Extracted records:
--*--
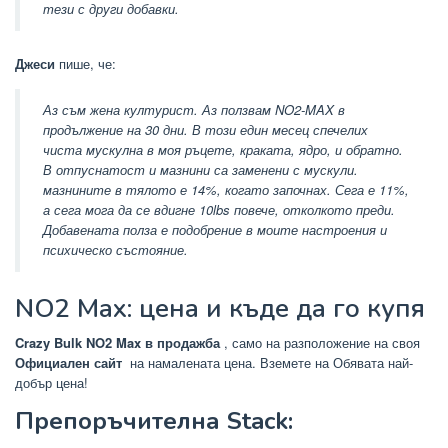
тези с други добавки.
Джеси
пише, че:
Аз съм жена културист. Аз ползвам NO2-MAX в
продължение на 30 дни. В този един месец спечелих
чиста мускулна в моя ръцете, краката, ядро, и обратно.
В отпуснатост и мазнини са заменени с мускули.
мазнините в тялото е 14%, когато започнах. Сега е 11%,
а сега мога да се вдигне 10lbs повече, отколкото преди.
Добавената полза е подобрение в моите настроения и
психическо състояние.
NO2 Max: цена и къде да го купя
Crazy Bulk NO2 Max в продажба
, само на разположение на своя
Официален сайт
на намалената цена. Вземете на Обявата най-
добър цена!
Препоръчителна Stack:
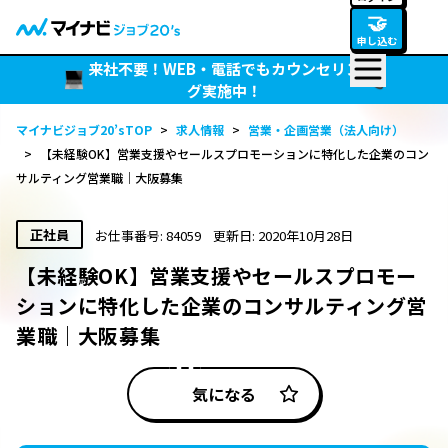
🤝
申し込む
来社不要！WEB・電話でもカウンセリン
グ実施中！
マイナビジョブ20’sTOP
>
求人情報
>
営業・企画営業（法人向け）
>
【未経験OK】営業支援やセールスプロモーションに特化した企業のコン
サルティング営業職｜大阪募集
正社員
お仕事番号: 84059
更新日: 2020年10月28日
【未経験OK】営業支援やセールスプロモー
ションに特化した企業のコンサルティング営
業職｜大阪募集
気になる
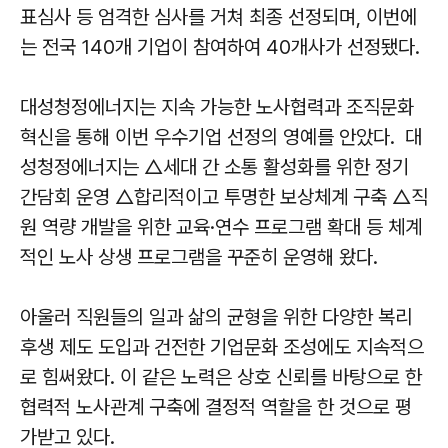
표심사 등 엄격한 심사를 거쳐 최종 선정되며, 이번에
는 전국 140개 기업이 참여하여 40개사가 선정됐다.
대성청정에너지는 지속 가능한 노사협력과 조직문화
혁신을 통해 이번 우수기업 선정의 영예를 안았다. 대
성청정에너지는 △세대 간 소통 활성화를 위한 정기
간담회 운영 △합리적이고 투명한 보상체계 구축 △직
원 역량 개발을 위한 교육·연수 프로그램 확대 등 체계
적인 노사 상생 프로그램을 꾸준히 운영해 왔다.
아울러 직원들의 일과 삶의 균형을 위한 다양한 복리
후생 제도 도입과 건전한 기업문화 조성에도 지속적으
로 힘써왔다. 이 같은 노력은 상호 신뢰를 바탕으로 한
협력적 노사관계 구축에 결정적 역할을 한 것으로 평
가받고 있다.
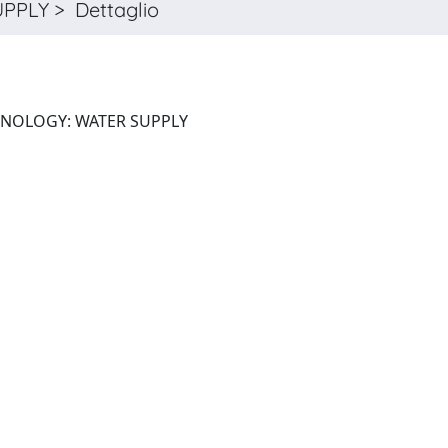
PLY > Dettaglio
WATER SCIENCE AND TECHNOLOGY: WATER SUPPLY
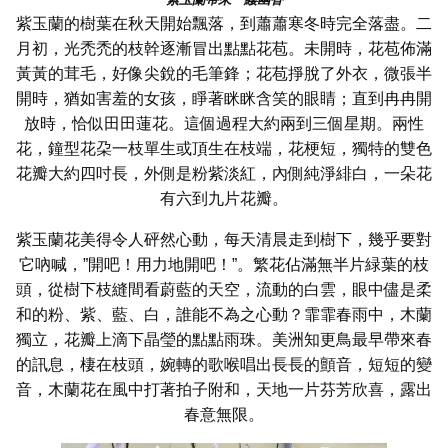
紫玉蘭的樹葉在秋天開始飄落，到蕭蕭寒冬時完全落盡。二
月初，光禿禿的枝幹逐漸冒出點點花苞。未開時，花苞佈滿
黃黃的茸毛，好像尖銳的毛筆鋒；花苞掙脫了外衣，微張半
開時，猶如害羞的女孩，睜著眯眯含笑的眼睛；直到冉冉開
放時，恰似田田蓮花。這個過程大約兩到三個星期。兩性
花，鐘型花朶一枝單生或頂生在枝端，花梗短，獨特的雙色
花瓣大約四吋長，外側是粉紫淡紅，內側純淨緋白，一朵花
有六到九片花瓣。
紫玉蘭花美得令人砰然心動，每天清晨走到樹下，幾乎要對
它吶喊，”開吧！用力地開吧！”。繁花佔滿無半片緑葉的枝
頭，從樹下枝縫間看蔚藍的天空，流動的白雲，眼中儘是柔
和的粉、紫、藍、白，誰能不為之心動？霏霏春雨中，木蘭
獨立，花瓣上滴下晶瑩的點點雨珠。美洲知更鳥最早帶來春
的訊息，棲在枝頭，婉轉的歌喉唱出長長的顫音，短短的變
音，木蘭花在風中打著拍子附和，天地一片芬芳欣喜，露出
春意無限。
--*--
▶ What you should do
From the records given above, reproduce all text exactly and exclude each picture.

▶ Answer to the problem
тези с други добавки.
Джеси
пише, че:
Аз съм жена културист. Аз ползвам NO2-MAX в
продължение на 30 дни. В този един месец спечелих
чиста мускулна в моя ръцете, краката, ядро, и обратно.
В отпуснатост и мазнини са заменени с мускули.
мазнините в тялото е 14%, когато започнах. Сега е 11%,
а сега мога да се вдигне 10lbs повече, отколкото преди.
Добавената полза е подобрение в моите настроения и
психическо състояние.
NO2 Max: цена и къде да го купя
Crazy Bulk NO2 Max в продажба
, само на разположение на своя
Официален сайт
на намалената цена. Вземете на Обявата най-
добър цена!
Препоръчителна Stack:
🤝
申し込む
来社不要！WEB・電話でもカウンセリン
グ実施中！
マイナビジョブ20’sTOP
>
求人情報
>
営業・企画営業（法人向け）
>
【未経験OK】営業支援やセールスプロモーションに特化した企業のコン
サルティング営業職｜大阪募集
正社員
お仕事番号: 84059
更新日: 2020年10月28日
【未経験OK】営業支援やセールスプロモー
ションに特化した企業のコンサルティング営
業職｜大阪募集
気になる
표심사 등 엄격한 심사를 거쳐 최종 선정되며, 이번에
는 전국 140개 기업이 참여하여 40개사가 선정됐다.
대성청정에너지는 지속 가능한 노사협력과 조직문화
혁신을 통해 이번 우수기업 선정의 영예를 안았다. 대
성청정에너지는 △세대 간 소통 활성화를 위한 정기
간담회 운영 △합리적이고 투명한 보상체계 구축 △직
원 역량 개발을 위한 교육·연수 프로그램 확대 등 체계
적인 노사 상생 프로그램을 꾸준히 운영해 왔다.
아울러 직원들의 일과 삶의 균형을 위한 다양한 복리
후생 제도 도입과 건전한 기업문화 조성에도 지속적으
로 힘써왔다. 이 같은 노력은 상호 신뢰를 바탕으로 한
협력적 노사관계 구축에 결정적 역할을 한 것으로 평
가받고 있다.
PLY > Dettaglio
WATER SCIENCE AND TECHNOLOGY: WATER SUPPLY
紫玉蘭的樹葉在秋天開始飄落，到蕭蕭寒冬時完全落盡。二
月初，光禿禿的枝幹逐漸冒出點點花苞。未開時，花苞佈滿
黃黃的茸毛，好像尖銳的毛筆鋒；花苞掙脫了外衣，微張半
開時，猶如害羞的女孩，睜著眯眯含笑的眼睛；直到冉冉開
放時，恰似田田蓮花。這個過程大約兩到三個星期。兩性
花，鐘型花朶一枝單生或頂生在枝端，花梗短，獨特的雙色
花瓣大約四吋長，外側是粉紫淡紅，內側純淨緋白，一朵花
有六到九片花瓣。
紫玉蘭花美得令人砰然心動，每天清晨走到樹下，幾乎要對
它吶喊，”開吧！用力地開吧！”。繁花佔滿無半片緑葉的枝
頭，從樹下枝縫間看蔚藍的天空，流動的白雲，眼中儘是柔
和的粉、紫、藍、白，誰能不為之心動？霏霏春雨中，木蘭
獨立，花瓣上滴下晶瑩的點點雨珠。美洲知更鳥最早帶來春
的訊息，棲在枝頭，婉轉的歌喉唱出長長的顫音，短短的變
音，木蘭花在風中打著拍子附和，天地一片芬芳欣喜，露出
春意無限。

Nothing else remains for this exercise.